Activity: A verbatim repetition of the data below is requested, without images.

Records supplied section start

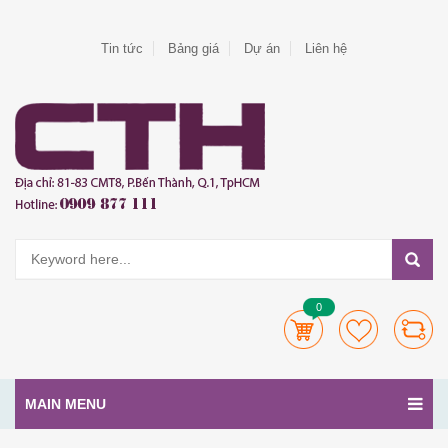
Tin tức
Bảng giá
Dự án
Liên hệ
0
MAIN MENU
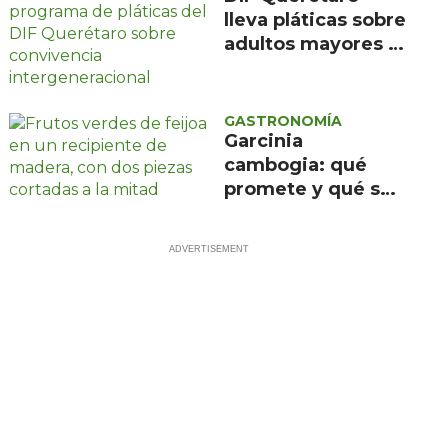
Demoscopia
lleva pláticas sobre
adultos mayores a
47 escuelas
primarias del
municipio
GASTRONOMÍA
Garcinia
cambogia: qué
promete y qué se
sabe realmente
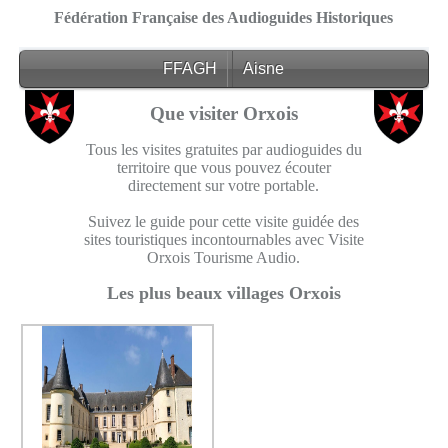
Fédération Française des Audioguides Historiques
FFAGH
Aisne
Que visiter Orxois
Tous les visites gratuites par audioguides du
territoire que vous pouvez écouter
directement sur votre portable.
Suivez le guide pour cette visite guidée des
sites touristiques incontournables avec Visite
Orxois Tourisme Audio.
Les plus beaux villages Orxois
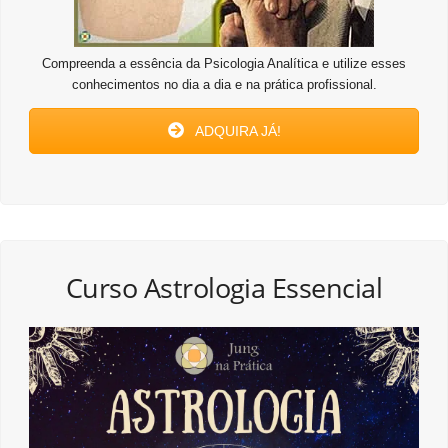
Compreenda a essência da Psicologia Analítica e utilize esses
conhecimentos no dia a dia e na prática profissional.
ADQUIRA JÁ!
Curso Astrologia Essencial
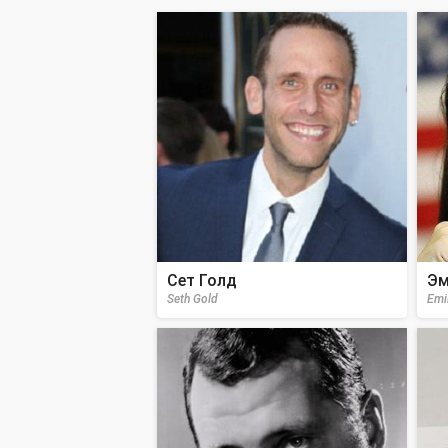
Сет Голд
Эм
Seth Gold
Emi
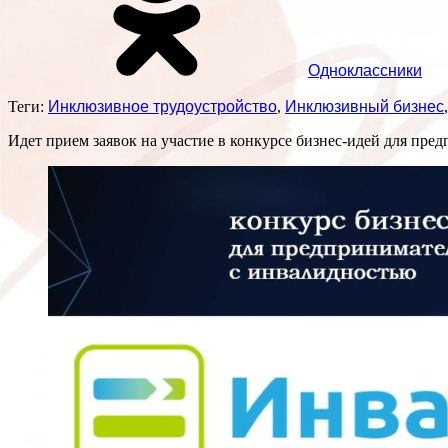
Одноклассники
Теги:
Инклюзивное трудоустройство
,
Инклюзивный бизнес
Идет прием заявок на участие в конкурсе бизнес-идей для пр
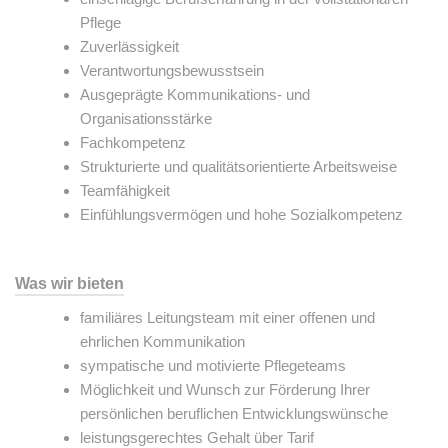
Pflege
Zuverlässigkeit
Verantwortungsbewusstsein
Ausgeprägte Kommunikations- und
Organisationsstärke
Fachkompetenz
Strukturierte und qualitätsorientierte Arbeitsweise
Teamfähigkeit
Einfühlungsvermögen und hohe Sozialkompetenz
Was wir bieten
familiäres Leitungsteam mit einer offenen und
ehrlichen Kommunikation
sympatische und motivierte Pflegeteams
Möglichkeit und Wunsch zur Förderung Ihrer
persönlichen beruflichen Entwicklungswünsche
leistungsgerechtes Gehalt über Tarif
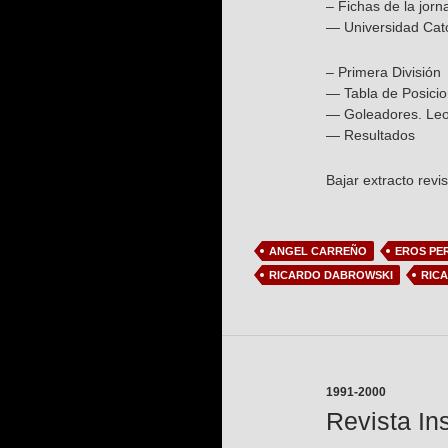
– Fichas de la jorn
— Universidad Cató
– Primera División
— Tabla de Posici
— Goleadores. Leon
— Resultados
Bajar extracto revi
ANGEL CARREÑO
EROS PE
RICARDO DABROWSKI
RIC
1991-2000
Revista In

Records supplied section end

Reply:
Tin tức
Bảng giá
Dự án
Liên hệ
0
MAIN MENU
Demoscopia
lleva pláticas sobre
adultos mayores a
47 escuelas
primarias del
municipio
GASTRONOMÍA
Garcinia
cambogia: qué
promete y qué se
sabe realmente
Fédération Française des Audioguides Historiques
FFAGH
Aisne
Que visiter Orxois
Tous les visites gratuites par audioguides du
territoire que vous pouvez écouter
directement sur votre portable.
Suivez le guide pour cette visite guidée des
sites touristiques incontournables avec Visite
Orxois Tourisme Audio.
Les plus beaux villages Orxois
Compreenda a essência da Psicologia Analítica e utilize esses
conhecimentos no dia a dia e na prática profissional.
ADQUIRA JÁ!
Curso Astrologia Essencial
Сет Голд
Эм
Seth Gold
Emi
Одноклассники
Теги:
Инклюзивное трудоустройство
,
Инклюзивный бизнес
Идет прием заявок на участие в конкурсе бизнес-идей для пр
Pflege
Zuverlässigkeit
Verantwortungsbewusstsein
Ausgeprägte Kommunikations- und
Organisationsstärke
Fachkompetenz
Strukturierte und qualitätsorientierte Arbeitsweise
Teamfähigkeit
Einfühlungsvermögen und hohe Sozialkompetenz
Was wir bieten
familiäres Leitungsteam mit einer offenen und
ehrlichen Kommunikation
sympatische und motivierte Pflegeteams
Möglichkeit und Wunsch zur Förderung Ihrer
persönlichen beruflichen Entwicklungswünsche
leistungsgerechtes Gehalt über Tarif
– Fichas de la jorn
— Universidad Cató
– Primera División
— Tabla de Posici
— Goleadores. Leon
— Resultados
Bajar extracto revi
ANGEL CARREÑO
EROS PE
RICARDO DABROWSKI
RIC
1991-2000
Revista In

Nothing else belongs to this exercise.